These are the key concepts you need to understand to accurately answer the question.

Conjugate
When dealing with irrational numbers in a denominator, a powerful technique is to use the "conjugate." The conjugate of a two-term expression of the form \( a + b \) or \( a - b \) is simply the same expression but with the opposite sign between the terms. This means:
  • The conjugate of \( \sqrt{x} + 1 \) is \( \sqrt{x} - 1 \).
  • Similarly, the conjugate of \( a - b \) would be \( a + b \).
This concept is especially useful because multiplying an expression by its conjugate eliminates the square root in the denominator, making it easier to simplify and work with. By turning a square root into a perfect square using its conjugate, we prepare it for further simplification.
Difference of Squares
The difference of squares is a well-known algebraic identity expressed as \( (a+b)(a-b) = a^2 - b^2 \). It is particularly useful in simplifying expressions involving conjugates. Consider the example in the original exercise:
  • The denominator is \( (\sqrt{x} + 1)(\sqrt{x} - 1) \).
  • Using the difference of squares formula, this becomes \( (\sqrt{x})^2 - 1^2 \).
  • Simplifying further, it results in \( x - 1 \).

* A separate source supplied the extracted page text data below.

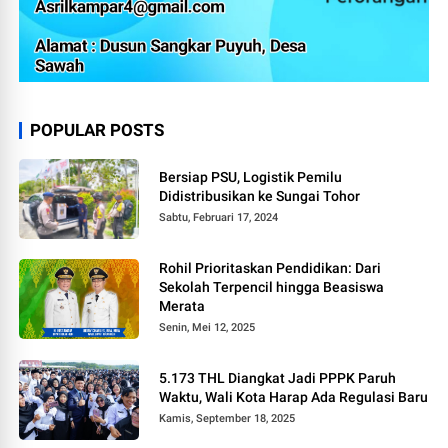
POPULAR POSTS
Bersiap PSU, Logistik Pemilu
Didistribusikan ke Sungai Tohor
Sabtu, Februari 17, 2024
Rohil Prioritaskan Pendidikan: Dari
Sekolah Terpencil hingga Beasiswa
Merata
Senin, Mei 12, 2025
5.173 THL Diangkat Jadi PPPK Paruh
Waktu, Wali Kota Harap Ada Regulasi Baru
Kamis, September 18, 2025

Employing the difference of squares allows us to cancel out irrational components by transforming them into a solely rational expression. It's an essential tool to keep our calculations tidy, especially when rationalizing denominators.
Simplifying Expressions
Simplifying expressions involves reducing them to their most basic form. This makes them easier to read and analyze. In the context of rationalizing denominators, simplifying means:
  • Using algebraic identities, like the difference of squares, to rewrite parts of the expression.
  • Eliminating irrational numbers from denominators by multiplying with conjugates.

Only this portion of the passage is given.